Low-grade endometrial stromal sarcoma appears grossly as tan-to-yellow confluent masses involving the endomyometrium. Histologically, sheets of small, cytologically uniform spindle cells associated with delicate vasculature and low mitotic activity resembling proliferative endometrial stroma infiltrate the myometrium and demonstrate frequent lymphovascular space invasion. Low-grade endometrial stromal sarcoma commonly expresses CD10, estrogen receptor, and progesterone receptor, and frequently harbors recurrent chromosomal translocations resulting in gene fusions, the most common of which are JAZF1-SUZ12 fusions.1
Patients with low-grade endometrial stromal sarcoma commonly present with abnormal uterine bleeding, pelvic pain, or dysuria, but some patients are asymptomatic at diagnosis.2 The primary treatment of choice for low-grade endometrial stromal sarcoma is surgical resection with total hysterectomy. Bilateral salpingo-oophorectomy is generally recommended, although debatable for all patients. The overall rate of lymph node metastases ranges up to 30%, but the clinical benefit of lymphadenectomy is controversial.1 4 Patients with stage I, uterine-confined tumors are generally observed after hysterectomy. Adjuvant therapy for patients with extra-uterine disease, after resection, typically includes discretionary estrogen blockade and/or external-beam radiation therapy.4 Chemotherapy has not been shown to improve overall survival.5
Given the rarity of low-grade endometrial stromal sarcoma and ongoing controversial treatment recommendations regarding lymphadenectomy and oophorectomy, we examined cases of low-grade endometrial stromal sarcoma from our tertiary care center. Our primary outcome was the rate of overall and occult lymph node metastasis. We also evaluated the predictive value of lymph node sampling based on gross appearance at surgery and other pathologic variables on lymph node metastasis. Additionally, we explored the relationship of multiple clinicopathologic features, including stage and adjuvant treatment after resection, with patient survival.
The STROBE (Strengthening the Reporting of Observational Studies in Epidemiology) statement was used to guide study design and result reporting.6 After institutional review board approval, all consecutive patients with endometrial stromal sarcoma treated or evaluated at Memorial Sloan Kettering Cancer Center between January 1, 1980 and December 31, 2019 were identified.
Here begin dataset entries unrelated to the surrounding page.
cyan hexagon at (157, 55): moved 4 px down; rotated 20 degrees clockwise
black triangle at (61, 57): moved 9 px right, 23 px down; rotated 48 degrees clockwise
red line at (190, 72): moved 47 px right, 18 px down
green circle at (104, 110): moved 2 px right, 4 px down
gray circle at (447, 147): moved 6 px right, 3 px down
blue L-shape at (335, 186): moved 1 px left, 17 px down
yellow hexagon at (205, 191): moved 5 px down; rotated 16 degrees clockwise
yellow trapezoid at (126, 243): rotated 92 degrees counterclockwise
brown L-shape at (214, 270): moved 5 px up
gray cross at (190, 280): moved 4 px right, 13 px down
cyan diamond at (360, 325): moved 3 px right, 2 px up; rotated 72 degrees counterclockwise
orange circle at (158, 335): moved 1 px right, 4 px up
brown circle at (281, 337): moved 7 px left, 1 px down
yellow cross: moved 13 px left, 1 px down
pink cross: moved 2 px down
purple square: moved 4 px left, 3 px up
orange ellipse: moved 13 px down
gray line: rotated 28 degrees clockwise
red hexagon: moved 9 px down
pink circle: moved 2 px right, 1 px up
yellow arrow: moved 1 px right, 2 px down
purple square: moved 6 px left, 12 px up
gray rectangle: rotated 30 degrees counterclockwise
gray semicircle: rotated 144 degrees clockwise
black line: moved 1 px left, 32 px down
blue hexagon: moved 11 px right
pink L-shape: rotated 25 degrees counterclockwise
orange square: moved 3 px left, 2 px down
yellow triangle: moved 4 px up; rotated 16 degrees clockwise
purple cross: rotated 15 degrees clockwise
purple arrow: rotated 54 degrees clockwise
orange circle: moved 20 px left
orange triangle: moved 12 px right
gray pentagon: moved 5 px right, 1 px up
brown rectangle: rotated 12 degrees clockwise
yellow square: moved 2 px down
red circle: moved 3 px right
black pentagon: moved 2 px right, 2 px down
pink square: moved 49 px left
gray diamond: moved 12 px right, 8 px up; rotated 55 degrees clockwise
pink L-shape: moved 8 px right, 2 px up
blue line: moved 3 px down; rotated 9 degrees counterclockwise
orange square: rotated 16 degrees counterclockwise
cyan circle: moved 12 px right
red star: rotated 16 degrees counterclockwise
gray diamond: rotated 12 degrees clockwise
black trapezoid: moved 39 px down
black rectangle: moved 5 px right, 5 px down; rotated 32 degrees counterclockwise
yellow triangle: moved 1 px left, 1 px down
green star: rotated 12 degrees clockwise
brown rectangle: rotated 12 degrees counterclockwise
Patients with low-grade endometrial stromal sarcoma who had undergone hysterectomy with or without adnexectomy were eligible for the study. Patients with endometrial stromal nodules, high-grade endometrial stromal sarcoma, or undifferentiated uterine sarcoma were ineligible. Only patients presenting in the primary setting were included in analyses.
We excluded patients who presented to our institution only at the time of recurrence or >3 months after their initial surgery elsewhere without recurrence. Patients with low-grade endometrial stromal sarcoma arising in extra-uterine sites or diagnosed after myomectomy without evidence of completion hysterectomy were also excluded. We previously reported the incidence of lymph node and adnexal metastasis in endometrial stromal sarcoma at our institution between 1980 and 2009.7 Medical records from this prior publication were re-reviewed for this study. Pathology for the cases included in our prior publication were re-reviewed by an expert gynecologic pathologist using modern criteria for low-grade endometrial stromal sarcoma. Since then, all cases have been reviewed by expert pathologists using the same criteria at the time of presentation but were not again re-reviewed.
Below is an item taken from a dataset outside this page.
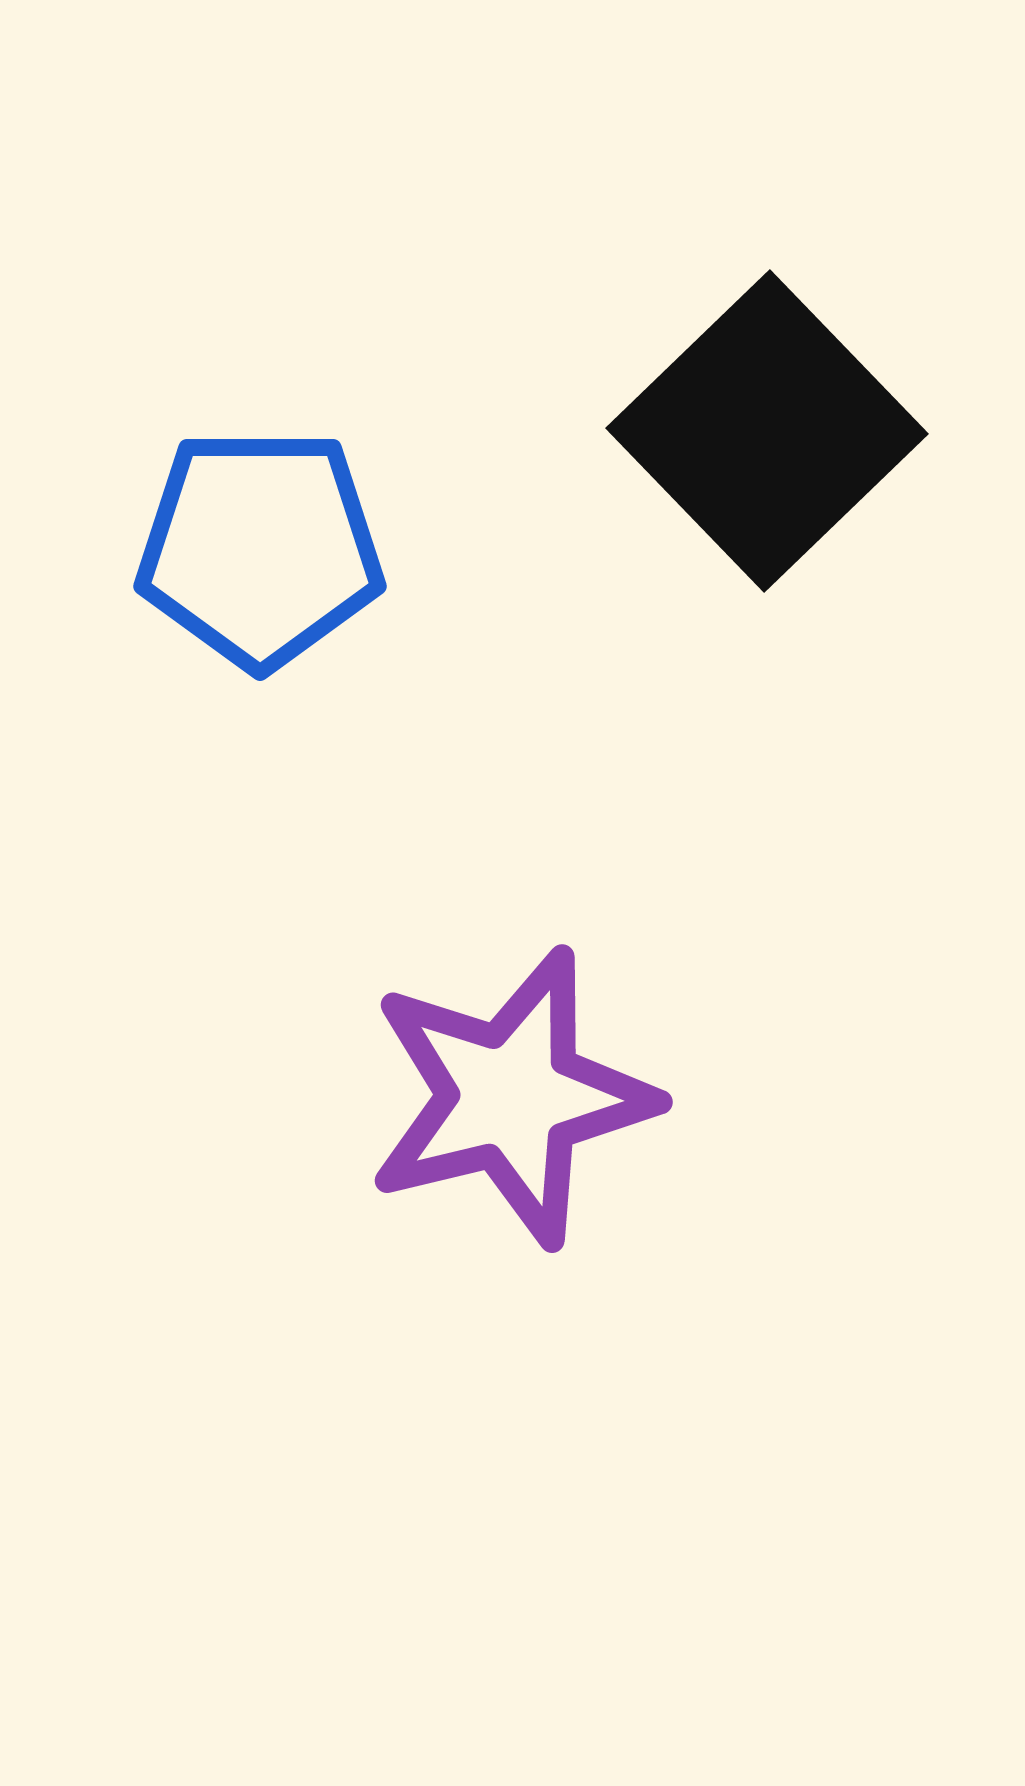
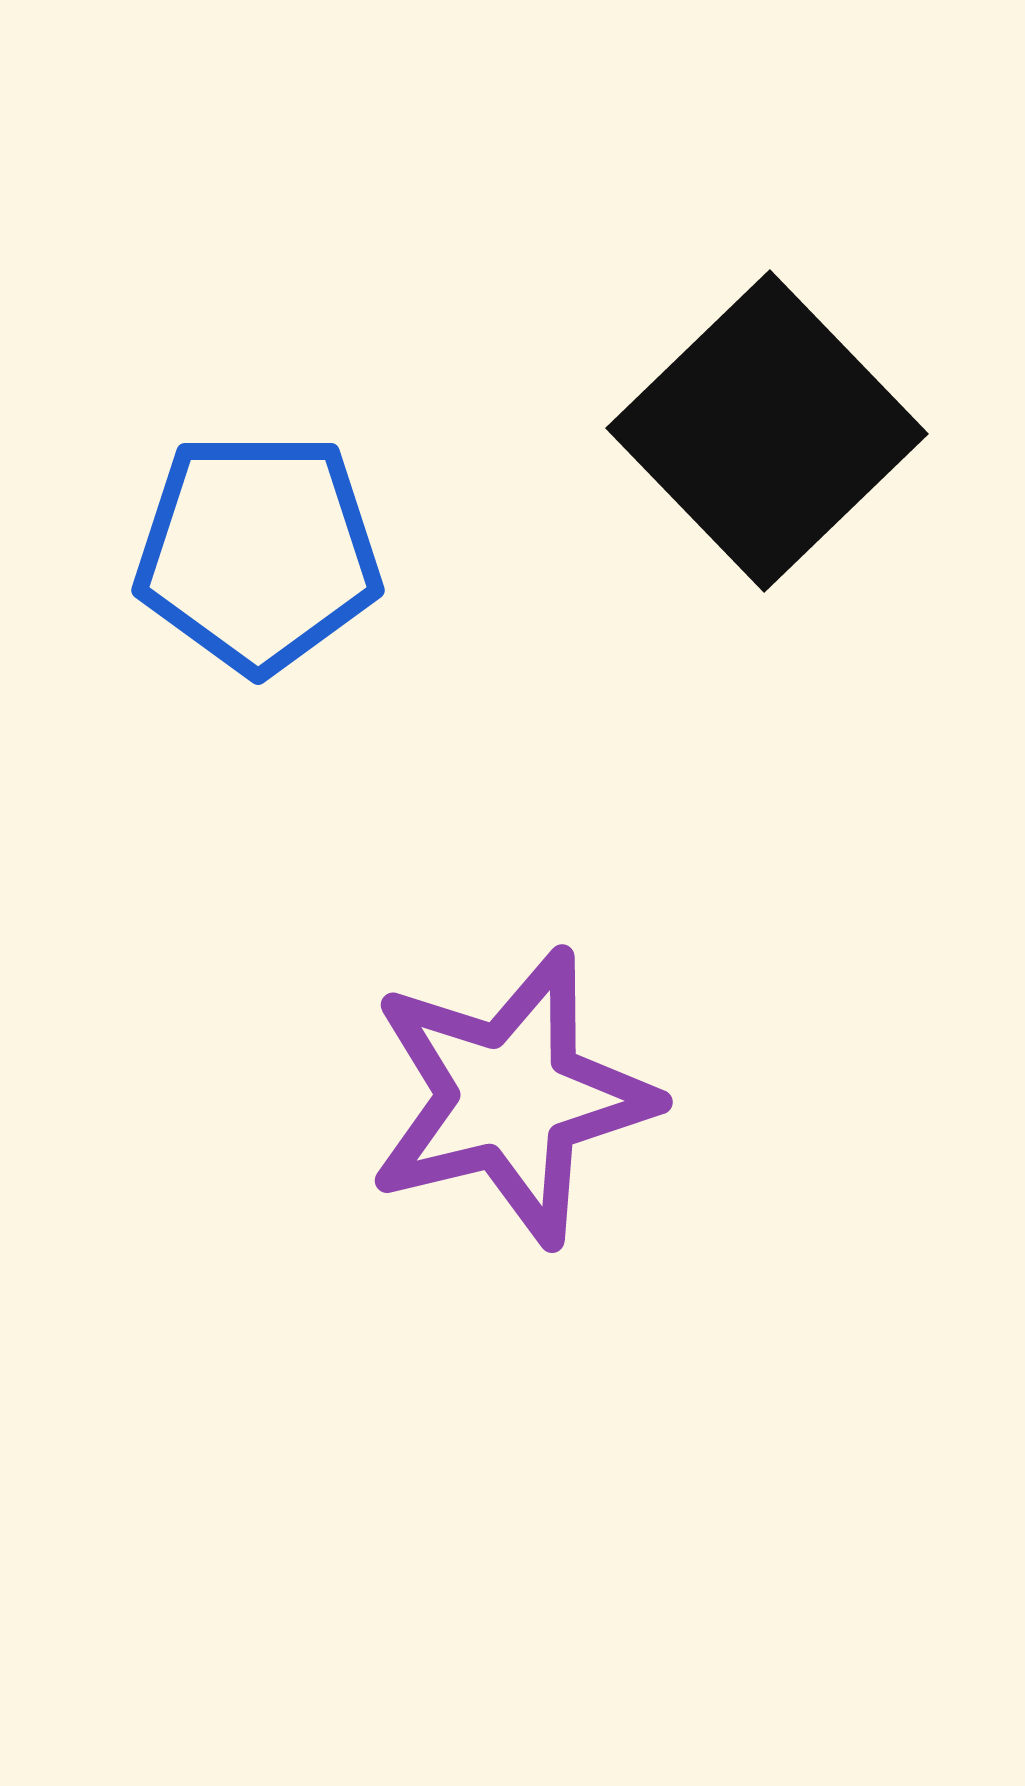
blue pentagon: moved 2 px left, 4 px down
Clinical and pathology data, operative findings, adjuvant treatments, and dates of recurrence or progression, death, or last follow-up were collected from the electronic medical records. Stage was retrospectively assigned using the International Federation of Gynecology and Obstetrics (FIGO) 2018 classification system for uterine sarcomas.2 For comparative analyses, uterine tumor size was categorized using a threshold of 5 cm.8 Occult lymph nodes were considered those positive for metastatic disease on final pathology without gross lymphadenopathy or extra-uterine disease at the time of surgical resection. Gross lymphadenopathy was considered independent and separate from gross extra-uterine or peritoneal disease. Progression-free survival was defined as the time from surgery to the date of disease progression, death, or last follow-up. Disease-specific survival was defined as the time from initial surgery to the date of death from disease, excluding death from other causes, or last follow-up.
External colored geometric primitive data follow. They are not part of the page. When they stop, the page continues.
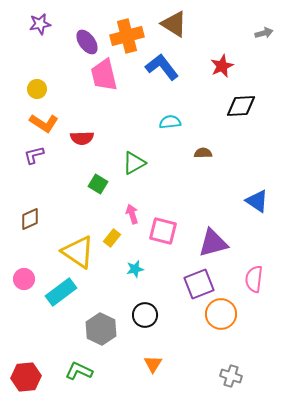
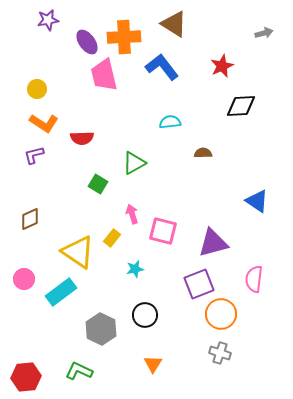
purple star: moved 8 px right, 4 px up
orange cross: moved 3 px left, 1 px down; rotated 12 degrees clockwise
gray cross: moved 11 px left, 23 px up
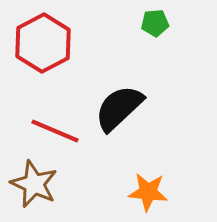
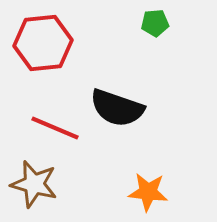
red hexagon: rotated 22 degrees clockwise
black semicircle: moved 2 px left; rotated 118 degrees counterclockwise
red line: moved 3 px up
brown star: rotated 9 degrees counterclockwise
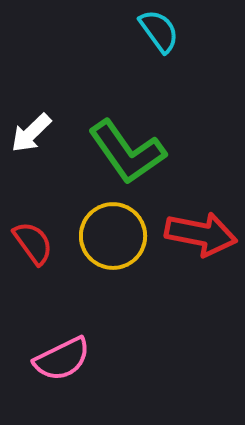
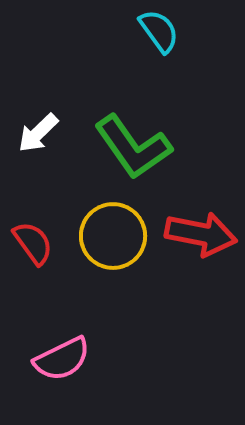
white arrow: moved 7 px right
green L-shape: moved 6 px right, 5 px up
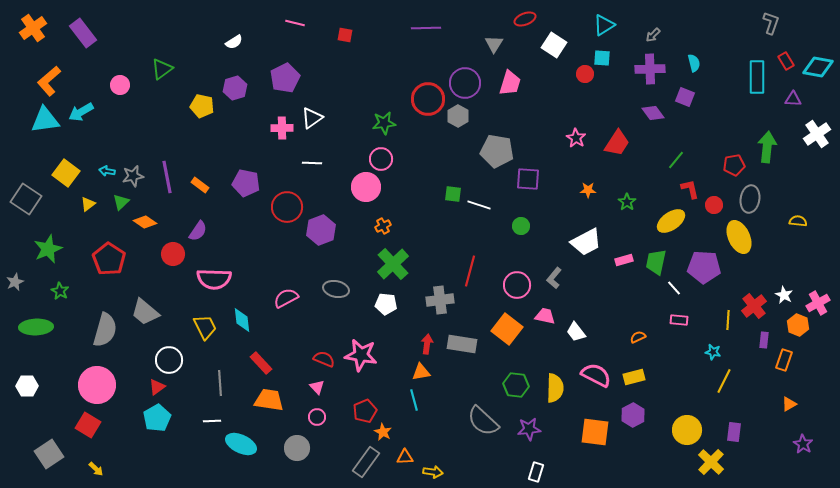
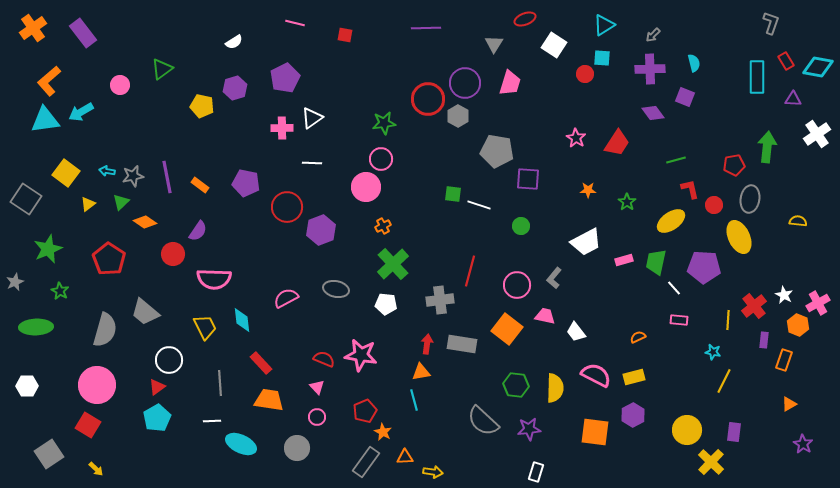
green line at (676, 160): rotated 36 degrees clockwise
Statistical analyses were performed using IBM SPSS Statistics for Windows, version 26.0 (IBM Corp., Armonk, New York, USA). Valid percentages were reported to reflect distributions of available data. Potential predictive variables for lymph node metastasis were evaluated using Χ2 and Fisher’s exact tests. For survival analyses, patients with less than 3 months of follow-up were excluded and cohort percentage survival at 5 years with standard errors were reported. For survival analyses based on adjuvant therapies, patients with residual disease were excluded. Survival curves were estimated by the Kaplan-Meier method and compared with the log-rank test for multiple variables. Correction for multiple comparisons was not performed due to the small cohort sizes.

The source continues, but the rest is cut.